The fact that Dostoyevsky’s work is often described as a circus or a madhouse indicates that Bakhtin is not far off in his assessment. In the author’s greatest works, the nobles eat at the same table as the beggars. The purest emotions frequently interact with odious thoughts. In The Karamazov brothers, Dostoevsky tries to show the goodness of God by telling the story of some of the most vile specimens of mankind.

“Carnival,” Bakhtin writes, “is how past millennia perceive the world as one great collective performance.” By “bringing the world as close as possible to one person and by bringing one person as close as possible to another,” these festivities can protect humanity from the kind of absolutist worldview that Dostoyevsky saw as the root of injustice and justice. human suffering.

The problem with the problems of Dostoyevsky’s poetics

Perhaps more than any other text, that of Bakhtin Problems revitalized the study of Dostoyevsky in Russia and abroad. In addition to this, his theories on polyphony, carnival, and the historical significance of the novel as a unique art form in the 19th century appear frequently in critical theory and comparative course curricula.

But while Bakhtin’s interpretation of his country’s literary canon has received much praise, it has not proved infallible to outside criticism. Discovering flaws in the great critic’s personal worldview, the articles written by his students add to the ongoing dialogue, offering new methods for studying literary masterpieces.

Dostoyevsky’s interpretation of Bakhtin was questioned by Isaiah Berlin who in his essay The hedgehog and the fox, argued that the allegedly polyphonic author was characterized by his unwavering belief system. Where Tolstoy, uncertain and curious, abandoned one view of the world for another, Dostoyevsky – at least after his release from prison – remained a devout Christian until death; his religious sentiment colored each of his novels.

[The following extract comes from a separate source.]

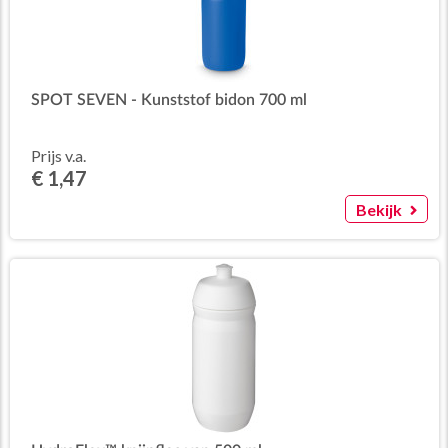
SPOT SEVEN - Kunststof bidon 700 ml
Prijs v.a.
€ 1,47
Bekijk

This contradictory but equally convincing argument does not imply that Bakhtin was wrong. Instead, it is simply a testament to Dostoyevsky’s enduring genius. As the story unfolds and society takes on different forms, aspects of ancient texts that previously went unnoticed suddenly become visible to the reader. Thus, people like Bakhtin play a decisive role in preserving the legacy of people like Dostoyevsky.